The car park at Bleasdale Church was busy with Sunday worshippers.
It was a glorious sunny morning as we used field paths into the heart of Bleasdale discussing our individual Saturday night’s exploits, I probably had the largest hangover, Sir Hugh had been consructing a cat flap and JD entertaing his family.
After the isolated Hazelhurst Farm we found the beginnings of a land rover track that would, via a series of zigzags, take us steeply into the open access area and onto the fell top. We puffed our way up with frequent stops to admire the views over the nearby Fairsnape/Parlick fells with Bleasdale and the Fylde below. Surprisingly and fortunately another quad track led to the remote trig point, 429m, of Hazelhutst Fell. We are on grouse shooting moors up here and much has been written about the persecution of other wildlife in this vicinity to try to promote the shooting fraternity.
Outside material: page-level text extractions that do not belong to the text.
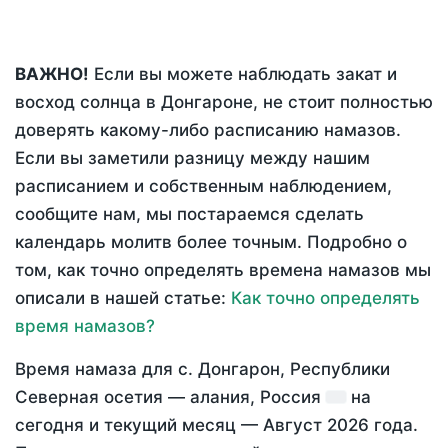
ВАЖНО!
Если вы можете наблюдать закат и
восход солнца в Донгароне, не стоит полностью
доверять какому-либо расписанию намазов.
Если вы заметили разницу между нашим
расписанием и собственным наблюдением,
сообщите нам, мы постараемся сделать
календарь молитв более точным. Подробно о
том, как точно определять времена намазов мы
описали в нашей статье:
Как точно определять
время намазов?
Время намаза для с. Донгарон, Республики
Северная осетия — алания, Россия
на
сегодня
и текущий месяц —
Август 2026 года
.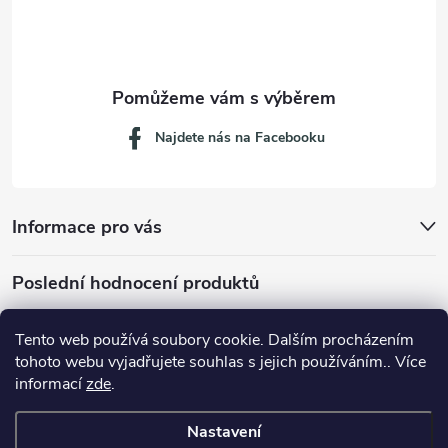
í
Najdete nás na Facebooku
Informace pro vás
Poslední hodnocení produktů
Tento web používá soubory cookie. Dalším procházením
tohoto webu vyjadřujete souhlas s jejich používáním.. Více
Dávkovací lžička na mletou kávu 53132C8134
informací
zde
.
Nastavení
Whatever one’s opinions about grouse shooting I am strongly against the wilful and unlawful killing of our protected species. On this stretch of the walk we came across several loaded Fenn Traps which are legally only allowed for stoat trapping [killing] but are known to trap other species. These are lethal looking spring-loaded traps which could almost take the tip off your walking pole.
From the trig point there were hazy views across Morecambe Bay to Black Combe and Barrow. Taking a compass bearing we set off across the heather in a NNW direction and fortunately found another quad bike track taking us down past shooting butts so avoiding all the heavy going. After what I’ve said about the grouse shooting land owners we were thankful for their tracks. The final descent was vertiginous. The surroundings were reminiscent of a Scottish Glen and we found the bridge over the Calder to the Victorian shooting cabin of Arbour. This must be one of the best kept secrets of Lancashire.
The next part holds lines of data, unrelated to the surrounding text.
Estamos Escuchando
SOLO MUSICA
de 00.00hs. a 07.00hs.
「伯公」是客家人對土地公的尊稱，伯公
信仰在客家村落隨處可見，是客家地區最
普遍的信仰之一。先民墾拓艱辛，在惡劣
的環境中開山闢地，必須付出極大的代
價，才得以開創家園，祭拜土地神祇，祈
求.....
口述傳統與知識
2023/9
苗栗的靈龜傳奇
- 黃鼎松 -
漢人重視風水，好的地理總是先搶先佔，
We found a sheltered spot out of the cold east wind for lunch. There were no windows into the shooting lodge to see the rhinoceros head. The story goes that a rhino escaped from a train near Garstang and had to be shot, it’s trophy head being mounted in the lodge.
By now all the excitement was over and we had an easy walk out on the track alongside the River Calder. We were back at Sir Hugh’s car much sooner than we’d planned because of those good moorland tracks. We will have to walk back in next time to rejoin our line.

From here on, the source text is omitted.